**WORK INSTRUCTION:**
Transcribe every record verbatim; no pictures.
─── STUDY MATERIAL ───
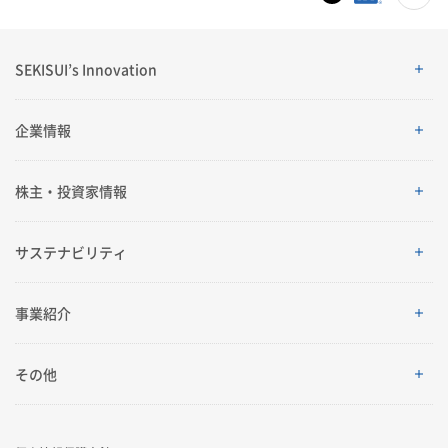
SEKISUI’s Innovation
SEKISUI’s Innovation
企業情報
企業情報
株主・投資家情報
ご挨拶
株主・投資家情報
サステナビリティ
理念体系
経営情報
サステナビリティ
事業紹介
会社案内
IRイベント
トップメッセージ
採用情報
事業紹介
その他
グローバルネットワーク
IRライブラリ
積水化学グループのサステナビリティ
レジデンシャル
製品一覧・検索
───
**RESPONSE BELOW:**
SEKISUI’s Innovation
SEKISUI’s Innovation
企業情報
企業情報
株主・投資家情報
ご挨拶
株主・投資家情報
サステナビリティ
理念体系
経営情報
サステナビリティ
事業紹介
会社案内
IRイベント
トップメッセージ
採用情報
事業紹介
その他
グローバルネットワーク
IRライブラリ
積水化学グループのサステナビリティ
レジデンシャル
製品一覧・検索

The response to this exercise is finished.